KATHMANDU (Reuters) – India will help Nepal construct a rail link between capital Kathmandu and an Indian border town for smoother movement of passengers and cargo to the landlocked Himalayan nation, which neighboring China is also trying to woo with a similar plan.
An agreement to study the feasibility of a rail line linking the two countries was signed by Nepal’s Prime Minister K.P. Sharma Oli and Indian premier Narendra Modi on Friday during a meeting on the sidelines of a regional summit of seven South and East Asian countries.
India’s Konkan Railway Corporation Ltd will conduct a preliminary engineering and traffic survey for the rail line, India’s embassy in Nepal said in a statement.
The planned 130 km (80.78 mile) line from the Indian border town of Raxaul in eastern Bihar state to Nepalese capital Kathmandu, once built, will just be the second rail track in the mountainous nation. Nepal’s only railway link is a 35 km stretch in its southern plains.
Construction of the rail line and its funding will be finalised after the Konkan Railway submits its findings, officials said.
The bulk of Nepal’s overland foreign trade is routed through Raxaul and accounts for nearly two thirds of all trade in the landlocked nation.
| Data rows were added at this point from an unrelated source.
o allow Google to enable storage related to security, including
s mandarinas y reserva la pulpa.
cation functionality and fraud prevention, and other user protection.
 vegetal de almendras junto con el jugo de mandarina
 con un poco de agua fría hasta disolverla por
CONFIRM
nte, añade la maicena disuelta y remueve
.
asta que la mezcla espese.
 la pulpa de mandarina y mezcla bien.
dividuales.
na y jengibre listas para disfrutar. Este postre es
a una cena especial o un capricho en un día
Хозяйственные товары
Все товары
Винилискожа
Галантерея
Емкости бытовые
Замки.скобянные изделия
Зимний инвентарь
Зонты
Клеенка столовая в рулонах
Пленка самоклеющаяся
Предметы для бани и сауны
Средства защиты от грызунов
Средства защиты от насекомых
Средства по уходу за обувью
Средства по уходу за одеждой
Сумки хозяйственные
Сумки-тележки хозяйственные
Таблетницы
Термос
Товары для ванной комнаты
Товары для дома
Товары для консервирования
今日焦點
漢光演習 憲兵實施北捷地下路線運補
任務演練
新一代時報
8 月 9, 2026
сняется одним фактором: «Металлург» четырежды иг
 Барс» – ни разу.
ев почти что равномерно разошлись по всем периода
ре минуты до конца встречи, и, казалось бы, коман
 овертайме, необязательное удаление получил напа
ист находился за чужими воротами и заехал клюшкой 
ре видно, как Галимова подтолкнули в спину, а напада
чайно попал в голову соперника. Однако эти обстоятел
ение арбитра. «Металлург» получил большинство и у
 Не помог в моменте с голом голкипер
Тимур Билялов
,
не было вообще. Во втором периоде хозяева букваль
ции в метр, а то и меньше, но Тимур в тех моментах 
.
Imports by roadways are often delayed and expensive as cargo is carried in diesel-guzzling trucks.
“The Raxaul-Kathmandu rail line is expected to expand connectivity by enhancing people-to-people linkages between the two countries and promoting economic growth and development,” the Indian embassy statement said.
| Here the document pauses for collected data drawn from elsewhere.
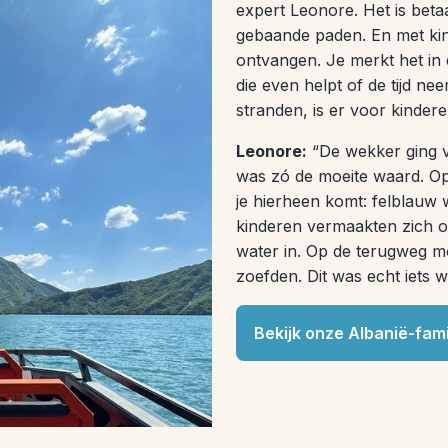
expert Leonore. Het is betaa
gebaande paden. En met ki
ontvangen. Je merkt het in
die even helpt of de tijd nee
stranden, is er voor kinder
Leonore:
“De wekker ging v
was zó de moeite waard. Op
je hierheen komt: felblauw
kinderen vermaakten zich op
water in. Op de terugweg mo
zoefden. Dit was echt iets 
Bekijk onze Albanië-fami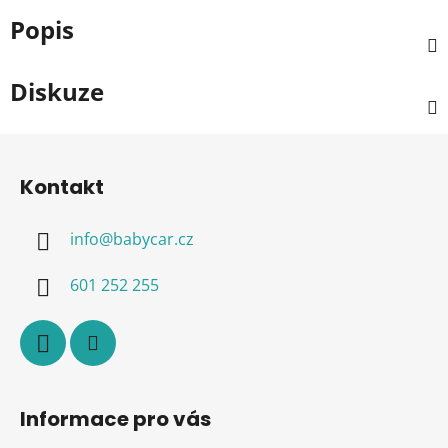
Popis
Diskuze
Z
á
Kontakt
p
a
info
@
babycar.cz
t
í
601 252 255
Informace pro vás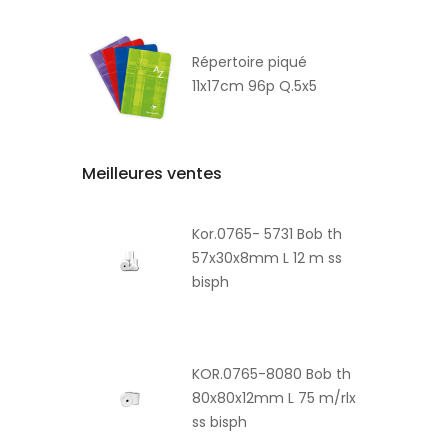
Répertoire piqué
11x17cm 96p Q.5x5
Meilleures ventes
Kor.0765- 5731 Bob th
57x30x8mm L 12 m ss
bisph
KOR.0765-8080 Bob th
80x80x12mm L 75 m/rlx
ss bisph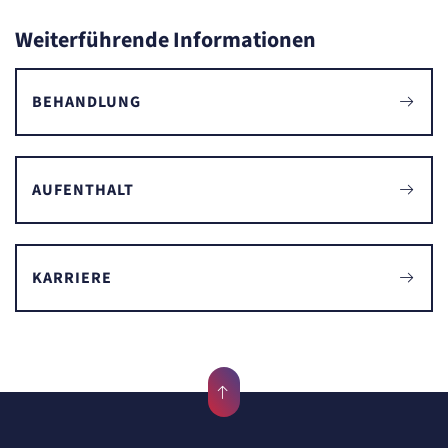
Weiterführende Informationen
BEHANDLUNG
AUFENTHALT
KARRIERE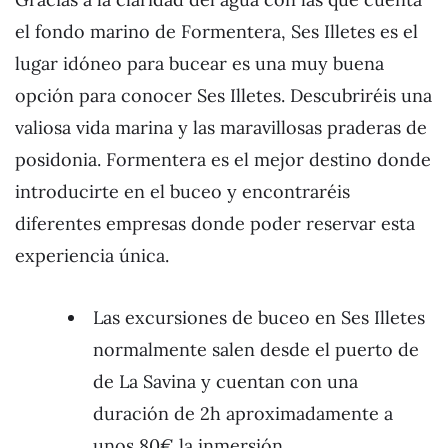
el fondo marino de Formentera, Ses Illetes es el
lugar idóneo para bucear es una muy buena
opción para conocer Ses Illetes. Descubriréis una
valiosa vida marina y las maravillosas praderas de
posidonia. Formentera es el mejor destino donde
introducirte en el buceo y encontraréis
diferentes empresas donde poder reservar esta
experiencia única.
Las excursiones de buceo en Ses Illetes
normalmente salen desde el puerto de
de La Savina y cuentan con una
duración de 2h aproximadamente a
unos 80€ la inmersión.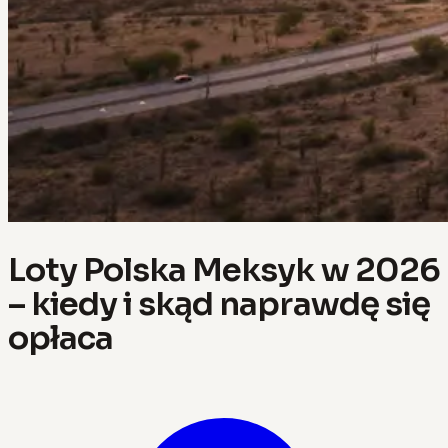
Loty Polska Meksyk w 2026
– kiedy i skąd naprawdę się
opłaca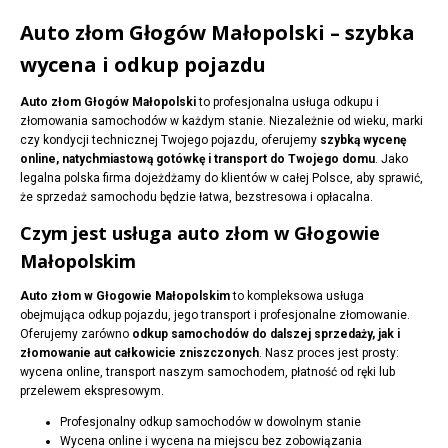
Auto złom Głogów Małopolski – szybka
wycena i odkup pojazdu
Auto złom Głogów Małopolski
to profesjonalna usługa odkupu i
złomowania samochodów w każdym stanie. Niezależnie od wieku, marki
czy kondycji technicznej Twojego pojazdu, oferujemy
szybką wycenę
online, natychmiastową gotówkę i transport do Twojego domu
. Jako
legalna polska firma dojeżdżamy do klientów w całej Polsce, aby sprawić,
że sprzedaż samochodu będzie łatwa, bezstresowa i opłacalna.
Czym jest usługa auto złom w Głogowie
Małopolskim
Auto złom w Głogowie Małopolskim
to kompleksowa usługa
obejmująca odkup pojazdu, jego transport i profesjonalne złomowanie.
Oferujemy zarówno
odkup samochodów do dalszej sprzedaży, jak i
złomowanie aut całkowicie zniszczonych
. Nasz proces jest prosty:
wycena online, transport naszym samochodem, płatność od ręki lub
przelewem ekspresowym.
Profesjonalny odkup samochodów w dowolnym stanie
Wycena online i wycena na miejscu bez zobowiązania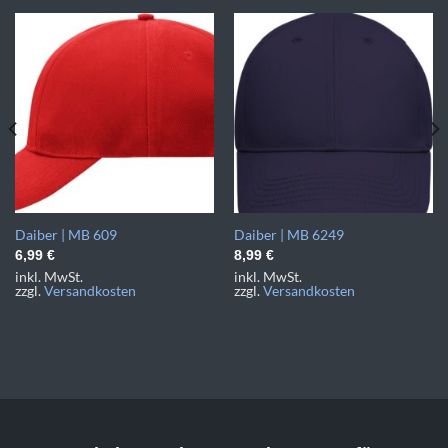
Daiber | MB 609
Daiber | MB 6249
6,99
€
8,99
€
inkl. MwSt.
inkl. MwSt.
zzgl.
Versandkosten
zzgl.
Versandkosten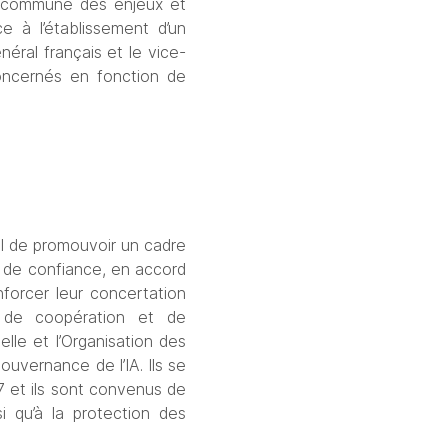
n commune des enjeux et 
e à l’établissement d’un 
éral français et le vice-
oncernés en fonction de 
el de promouvoir un cadre 
 de confiance, en accord 
nforcer leur concertation 
n de coopération et de 
lle et l’Organisation des 
uvernance de l’IA. Ils se 
 et ils sont convenus de 
 qu’à la protection des 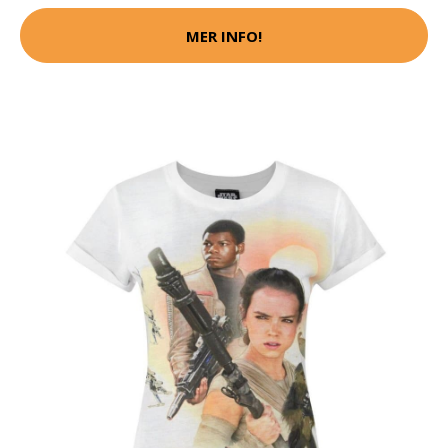
MER INFO!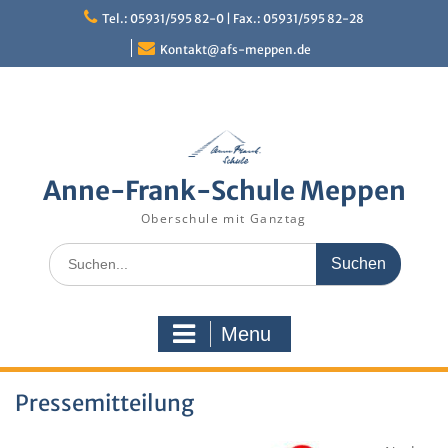
Skip
Tel.: 05931/595 82-0 | Fax.: 05931/595 82-28
to
content
Kontakt@afs-meppen.de
Anne-Frank-Schule Meppen
Oberschule mit Ganztag
Search
for:
Menu
Pressemitteilung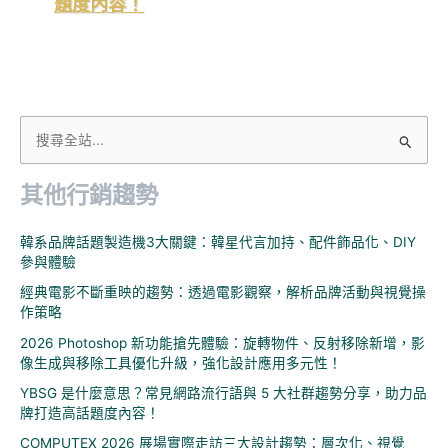
題度內容！
搜
尋
其他行銷趨勢
關
鍵
韓系品牌話題製造機3大關鍵：韓星代言加持、配件飾品化、DIY
字
參與體驗
:
經典電影不斷重映的趨勢：透過電影觀察，解析品牌活動與視覺操
作策略
2026 Photoshop 新功能搶先體驗：旋轉物件、反射移除新增，影
像生成與移除工具優化升級，強化設計應用多元性！
YBSG 是什麼意思？常見網路流行語與 5 大社群趨勢分享，助力品
牌打造高話題度內容！
COMPUTEX 2026 展場實際走訪三大設計趨勢：層次化、視覺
Nepal, wedged between China and India, is seeking to lessen its heavy dependence on New Delhi for trade and the supply of essential goods such as fuel, as it tries to improve connectivity with China.
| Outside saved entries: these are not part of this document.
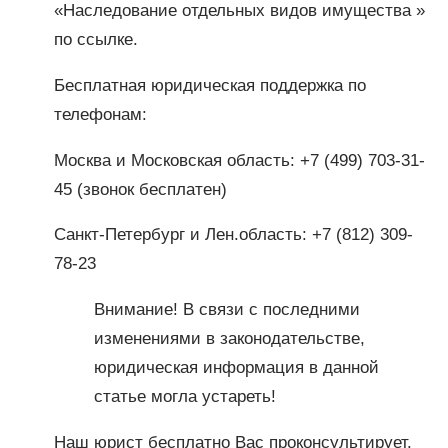
«Наследование отдельных видов имущества »
по ссылке.
Бесплатная юридическая поддержка по
телефонам:
Москва и Московская область: +7 (499) 703-31-
45 (звонок бесплатен)
Санкт-Петербург и Лен.область: +7 (812) 309-
78-23
Внимание! В связи с последними
изменениями в законодательстве,
юридическая информация в данной
статье могла устареть!
Наш юрист бесплатно Вас проконсультирует.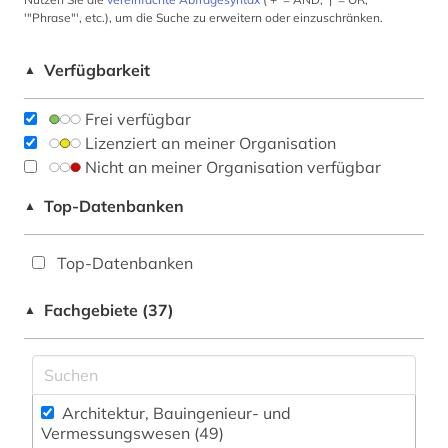
'"Phrase"', etc.), um die Suche zu erweitern oder einzuschränken.
Verfügbarkeit
▲
Frei verfügbar
Lizenziert an meiner Organisation
Nicht an meiner Organisation verfügbar
Top-Datenbanken
▲
Top-Datenbanken
Fachgebiete (37)
▲
Architektur, Bauingenieur- und
Vermessungswesen (49)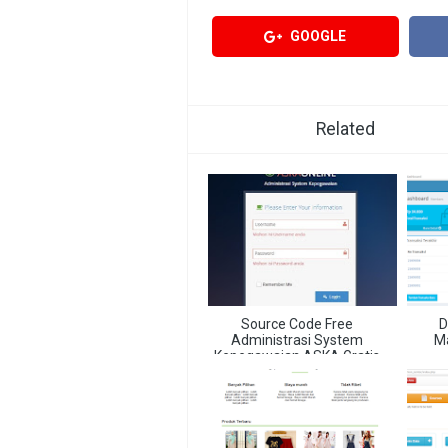
GOOGLE
Related
Source Code Free
D
Administrasi System
M
Kepegawaian ASKA Gratis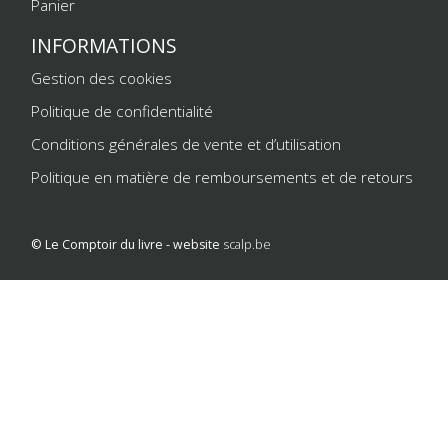
Panier
INFORMATIONS
Gestion des cookies
Politique de confidentialité
Conditions générales de vente et d’utilisation
Politique en matière de remboursements et de retours
© Le Comptoir du livre - website
scalp.be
China has already conducted a pre-feasibility study for a 70 km (42 miles) link connecting Gyiron in Tibet with Kathmandu, making it one of the most ambitious infrastructure projects in the rugged Himalayan mountains.
Political analysts say India’s plan to build the rail link in Nepal comes as New Delhi jostles with Beijing to wield greater influence over smaller neighbors.